Predictive models have been used to identify customers who are at a high risk of churning. Such predictive models have involved the use a machine learning model, such as a random forest classification model using hundreds of features culled from customer use of the service. Both static and dynamic variables using commercial/billing data. Weekly reports were generated to alert product managers and account managers regarding risk of churning, allowing the managers to take actions to attempt to retain customers.
As the number of time series data increases or explodes, the number of features for use by the models will grow exponentially. At least one model utilized a recurrent neural network to model one or multiple time series of customer actions in order to predict customer churn. There is a desire to further improve model performance to predict customer churn.
A method to predict churn includes obtaining static features representative of a customer of a service, obtaining time series features representative of the customer's interaction with the service, using a deep neural network to process the static features, using a recurrent neural network to process the time series features; and combining outputs from the deep neural network and the recurrent neural network to predict likelihood of customer churn.
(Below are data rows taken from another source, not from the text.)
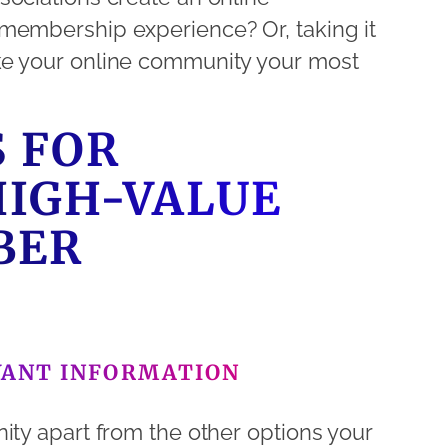
membership experience? Or, taking it
ke your online community your most
S FOR
HIGH-VALUE
BER
VANT INFORMATION
ity apart from the other options your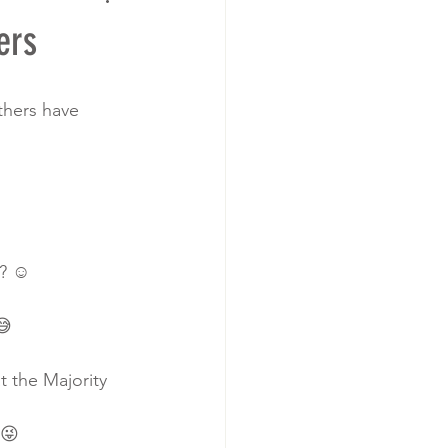
ers
thers have 
? ☺️
😅
t the Majority 
.😜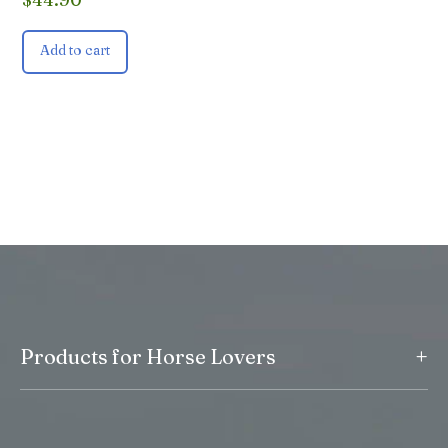
Add to cart
+
Products for Horse Lovers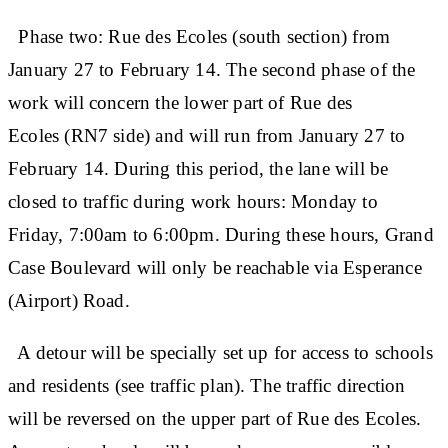
Phase two: Rue des Ecoles (south section) from
January 27 to February 14. The second phase of the
work will concern the lower part of Rue des
Ecoles (RN7 side) and will run from January 27 to
February 14. During this period, the lane will be
closed to traffic during work hours: Monday to
Friday, 7:00am to 6:00pm. During these hours, Grand
Case Boulevard will only be reachable via Esperance
(Airport) Road.
A detour will be specially set up for access to schools
and residents (see traffic plan). The traffic direction
will be reversed on the upper part of Rue des Ecoles.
A machine readable storage device has instructions for execution by a processor of the machine to perform operations. The operations include obtaining static features representative of a customer of a service, obtaining time series features representative of the customer's interaction with the service, using a deep neural network to process the static features, using a recurrent neural network to process the time series features, and combining outputs from the deep neural network and the recurrent neural network to predict likelihood of customer churn.
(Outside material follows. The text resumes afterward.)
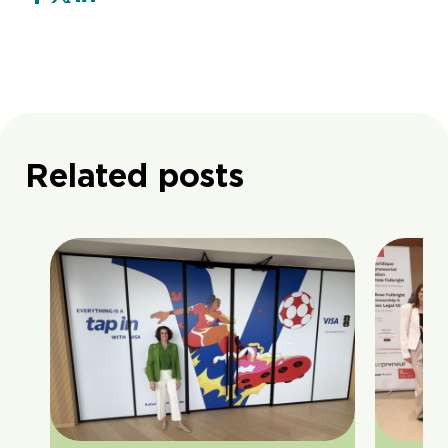
Related posts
A device includes a processor and a memory device coupled to the processor and having a program stored thereon for execution by the processor to perform operations. The operations include obtaining static features representative of a customer of a service, obtaining time series features representative of the customer's interaction with the service, using a deep neural network to process the static features, using a recurrent neural network to process the time series features, and combining outputs from the deep neural network and the recurrent neural network to predict a likelihood of customer churn.
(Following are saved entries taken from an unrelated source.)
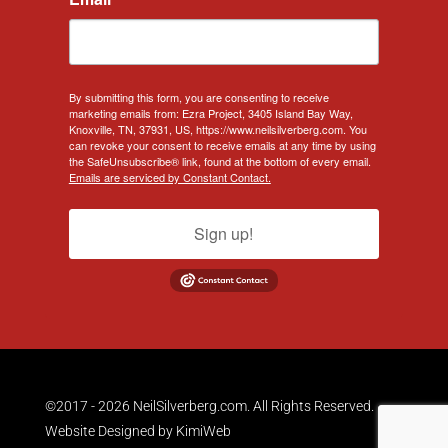
By submitting this form, you are consenting to receive
marketing emails from: Ezra Project, 3405 Island Bay Way,
Knoxville, TN, 37931, US, https://www.neilsilverberg.com. You
can revoke your consent to receive emails at any time by using
the SafeUnsubscribe® link, found at the bottom of every email.
Emails are serviced by Constant Contact.
Sign up!
©2017 - 2026 NeilSilverberg.com. All Rights Reserved.
Website Designed by
KimiWeb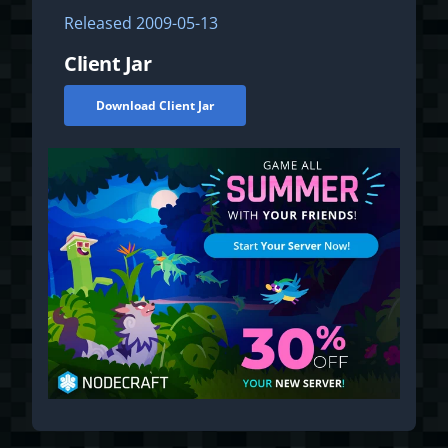
Released
2009-05-13
Client Jar
Download Client Jar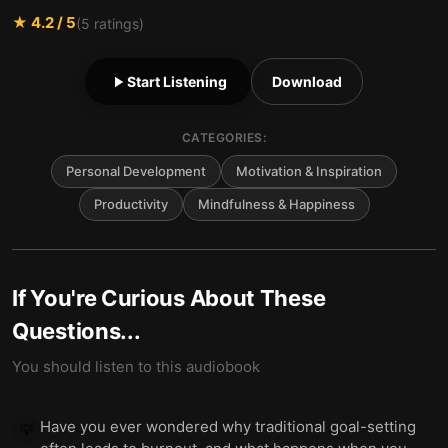
★
4.2
/ 5
(
5
ratings)
Start Listening
Download
CATEGORIES:
Personal Development
Motivation & Inspiration
Productivity
Mindfulness & Happiness
If You're Curious About These
Questions...
You should listen to this audiobook
Have you ever wondered why traditional goal-setting
💡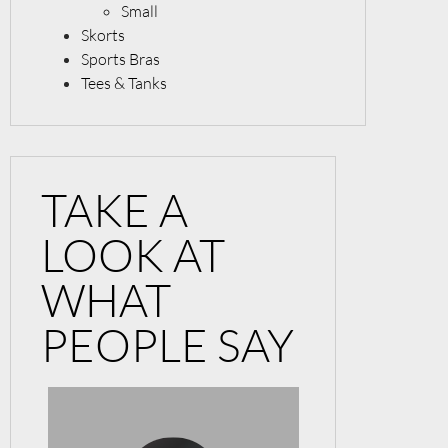
Small
Skorts
Sports Bras
Tees & Tanks
TAKE A
LOOK AT
WHAT
PEOPLE SAY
In the following description, reference is made to the accompanying drawings that form a part hereof, and in which is shown by way of illustration specific embodiments which may be practiced. These embodiments are described in sufficient detail to enable those skilled in the art to practice the invention, and it is to be understood that other embodiments may be utilized and that structural, logical and electrical changes may be made without departing from the scope of the present invention. The following description of example embodiments is, therefore, not to be taken in a limited sense, and the scope of the present invention is defined by the appended claims.
The functions or algorithms described herein may be implemented in software in one embodiment. The software may consist of computer executable instructions stored on computer readable media or computer readable storage device such as one or more non-transitory memories or other type of hardware based storage devices, either local or networked. Further, such functions correspond to modules, which may be software, hardware, firmware or any combination thereof. Multiple functions may be performed in one or more modules as desired, and the embodiments described are merely examples. The software may he executed on a digital signal processor, ASIC, microprocessor, or other type of processor operating on a computer system, such as a personal computer, server or other computer system, turning such computer system into a specifically programmed machine.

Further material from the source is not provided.